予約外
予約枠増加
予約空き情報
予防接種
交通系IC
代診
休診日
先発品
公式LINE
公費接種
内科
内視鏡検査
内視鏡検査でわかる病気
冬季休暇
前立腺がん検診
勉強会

····················

• **WORK TO BE COMPLETED**
Retype the records in full, keeping every word as it is.

• **TASK OUTPUT**
予約外
予約枠増加
予約空き情報
予防接種
交通系IC
代診
休診日
先発品
公式LINE
公費接種
内科
内視鏡検査
内視鏡検査でわかる病気
冬季休暇
前立腺がん検診
勉強会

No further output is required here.